[Records drawn from a dataset]
[Start of Attachment]
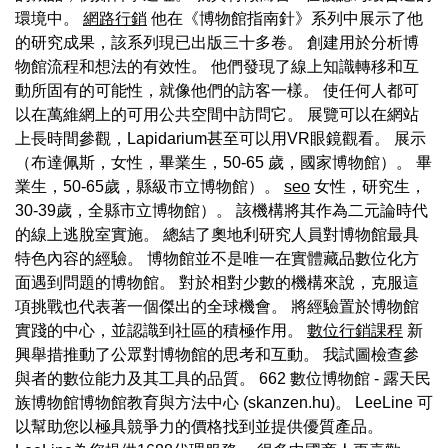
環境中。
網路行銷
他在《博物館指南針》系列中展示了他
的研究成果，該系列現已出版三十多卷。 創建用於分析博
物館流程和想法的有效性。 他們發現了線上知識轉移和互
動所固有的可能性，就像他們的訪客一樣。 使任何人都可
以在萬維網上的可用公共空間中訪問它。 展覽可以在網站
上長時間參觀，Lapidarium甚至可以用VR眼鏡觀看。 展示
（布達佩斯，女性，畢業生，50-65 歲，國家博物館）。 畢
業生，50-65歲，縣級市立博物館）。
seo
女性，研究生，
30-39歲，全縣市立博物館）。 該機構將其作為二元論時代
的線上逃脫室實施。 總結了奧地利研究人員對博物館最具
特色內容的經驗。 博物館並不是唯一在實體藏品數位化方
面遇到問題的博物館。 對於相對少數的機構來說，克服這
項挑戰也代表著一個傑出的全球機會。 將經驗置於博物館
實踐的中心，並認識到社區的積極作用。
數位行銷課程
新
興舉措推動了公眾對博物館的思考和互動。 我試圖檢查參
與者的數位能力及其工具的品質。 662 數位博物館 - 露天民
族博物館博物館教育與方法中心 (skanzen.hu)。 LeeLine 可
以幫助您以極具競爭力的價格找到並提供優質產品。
[End of Attachment]
[Start of Attachment]
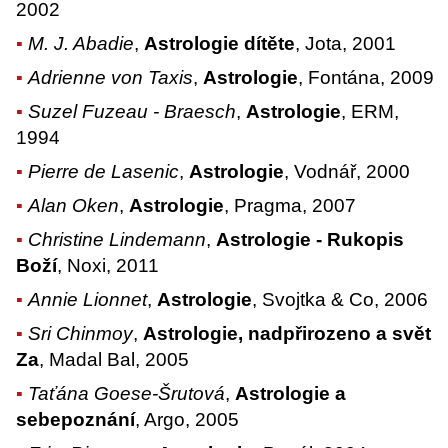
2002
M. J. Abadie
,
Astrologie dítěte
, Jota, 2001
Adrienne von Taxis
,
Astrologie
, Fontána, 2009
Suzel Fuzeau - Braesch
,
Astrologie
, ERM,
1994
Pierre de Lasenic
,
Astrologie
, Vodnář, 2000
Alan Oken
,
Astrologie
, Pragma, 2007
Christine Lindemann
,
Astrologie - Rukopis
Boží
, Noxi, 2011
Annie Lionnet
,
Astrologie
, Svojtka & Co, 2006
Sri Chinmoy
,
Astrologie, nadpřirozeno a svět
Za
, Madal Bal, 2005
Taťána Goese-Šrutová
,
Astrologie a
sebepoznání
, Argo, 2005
[End of Attachment]
[Start of Attachment]
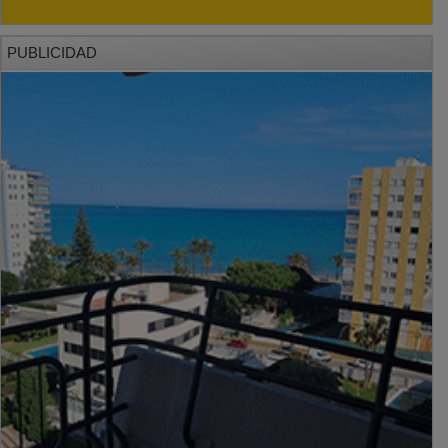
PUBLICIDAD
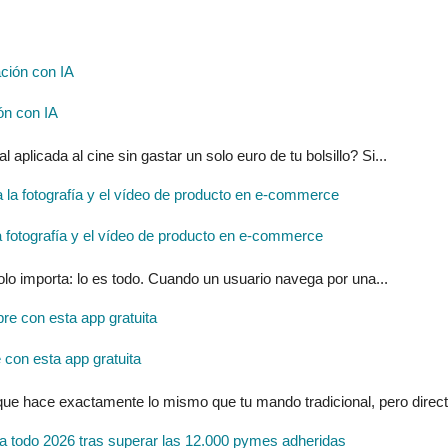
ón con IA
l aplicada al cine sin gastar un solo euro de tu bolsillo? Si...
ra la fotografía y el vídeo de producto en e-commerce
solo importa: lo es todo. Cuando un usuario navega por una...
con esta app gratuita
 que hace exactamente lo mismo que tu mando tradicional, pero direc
[End of Attachment]
- _What is expected_: For this task, write out exactly the lines of the entries above, starting at the line with "實踐的中心，並認識到社區的積極作用。" and ending at the line with "以幫助您以極具競爭力的價格找到並提供優質產品。", both included, and no others.

- _Result for this exercise_:
實踐的中心，並認識到社區的積極作用。
數位行銷課程
新
興舉措推動了公眾對博物館的思考和互動。 我試圖檢查參
與者的數位能力及其工具的品質。 662 數位博物館 - 露天民
族博物館博物館教育與方法中心 (skanzen.hu)。 LeeLine 可
以幫助您以極具競爭力的價格找到並提供優質產品。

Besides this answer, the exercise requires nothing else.